To przełom. Do tej pory w europejskich miastach prowadzone były głównie pilotaże
Francuska Tuluza zapisze się w historii transportu jako pierwsze miasto, które dopuściło do ruchu pojazdy z czwartym poziomem autonomii. Co to znaczy? Samochód, w tym wypadku mały bus, może sam interweniować na drodze. Za to, co zrobić w razie nieprzewidzianych zdarzeń, nie musi odpowiadać kierowca ani opiekun pojazdu. W związku z tym w busie nie jest niezbędna kierownica ani pedały, a kierowca może sobie nawet uciąć drzemkę podczas jazdy.
EasyMile EZ10 między innymi pojazdami będzie jeździć od września 2022 roku, ale decyzja została wydana już teraz. Pilotaż trwa, a w międzyczasie szykowane są regulacje. Zezwolenie na udział w ruchu ulicznym zostało wydane przez trzy francuskie ministerstwa: transportu, klimatu i spraw wewnętrznych przy udziale władz lokalnych. Pojazd będzie się poruszał po kampusie medycznym Oncopole.
Przeczytaj też: Ruszyło pierwsze polskie Centrum Kompetencji Pojazdów Autonomicznych i Połączonych
Dostawca pojazdu ma za sobą już wiele ciekawych pilotaży. Obejmują one dostawy busów m.in. do banku żywności w Ameryce Północnej czy ogrodu botanicznego Coffs Harbour w Australii. Taki sam pojazd – EZ10 EasyMile – jak we francuskiej Tuluzie jeździ już od września br. w usłudze na żądanie (on demand) w mieście Kongsberg w Norwegii na trasie między stacją kolejową a parkiem technologicznym. Operator (człowiek) kontroluje pojazd zdalnie, dzięki monitorom. Nie wiadomo jednak jeszcze, czy bus zostanie na tej linii na stałe.
Przeczytaj też: Polski Triggo może jeździć bez kierowcy
Od pełnej autonomii, czyli sytuacji w której uwaga człowieka nie musi być w żaden sposób skierowana na samochód i proces jazdy, dzieli EZ10 już tylko jeden poziom.
Poziomy autonomii od 0 do 3 oznaczają, że pojazd nie jest autonomiczny, ale ma pewne systemy, które wspomagają kierowcę. Jednak to zawsze człowiek podejmuje decyzje i monitoruje stale otoczenie z wnętrza pojazdu.

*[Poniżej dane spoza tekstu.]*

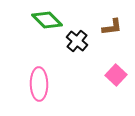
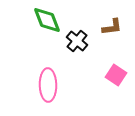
green diamond: rotated 24 degrees clockwise
pink square: rotated 10 degrees counterclockwise
pink ellipse: moved 9 px right, 1 px down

Od poziomu trzeciego pojazdy mają już wyposażenie pozwalające monitorować otoczenie, ale jeszcze nie są zdolne do samodzielnego decydowania. Dopiero w czwartym poziomie kierowca może zdjąć ręce z kierownicy, zdrzemnąć się, a pojazd będzie zmierzał do wyznaczonego celu. Pojazd z tego poziomu, określany jako High Driving Automation, nie musi mieć kierownicy ani pedałów.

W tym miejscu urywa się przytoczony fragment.